Texto porJuicy Santos
Santos

Documentário Pelé: o reinado de sua majestade para a geração da Netflix

A cena descrita a seguir está, neste exato momento, acontecendo em algum lugar no mundo – talvez na própria Santos.Em uma quadra (de areia, cimento, de um condomínio, colégio ou terreno baldio), duas crianças jogam bola. Uma delas, com a camisa do Barcelona, faz o famoso drible da vaca no outro, com a camisa do Real Madrid – ou, quem sabe, com a da Juventus.
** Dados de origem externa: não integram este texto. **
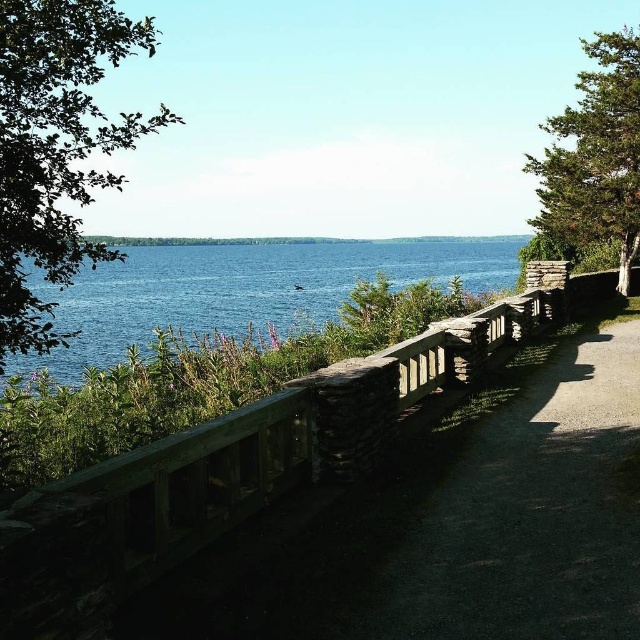 You are planning to take a photo of the wooden path at center and the blue water at center. Which object will occupy more area in your photo?

The blue water at center occupies more area in the photo because the wooden path at center occupies less space than blue water at center.

You are standing on the wooden path at center and want to take a photo of the green leafy tree at upper left. Which direction should you face to ensure the tree is in the frame?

“Mais uma linda jogada de Messi, o melhor do mundo”, vibra o primeiro garoto ou garota.

“Não, o melhor é o Cristiano Ronaldo!”.

“Todo mundo sabe que o Messi é o melhor da história”.

“Claro que não! É o Cristiano!”.

O tempo fecha. A alegria acaba. A amizade estará para sempre marcada para uma divisão inconciliável. Até a bola rodar novamente e tudo ser esquecido, ainda que não exista qualquer concordância.

Porém, muito além da miopia da juventude (com a sua certeza de tudo saber e a ignorância daquilo que veio antes), há quatro letrinhas que venceriam facilmente aquela discussão: Pelé.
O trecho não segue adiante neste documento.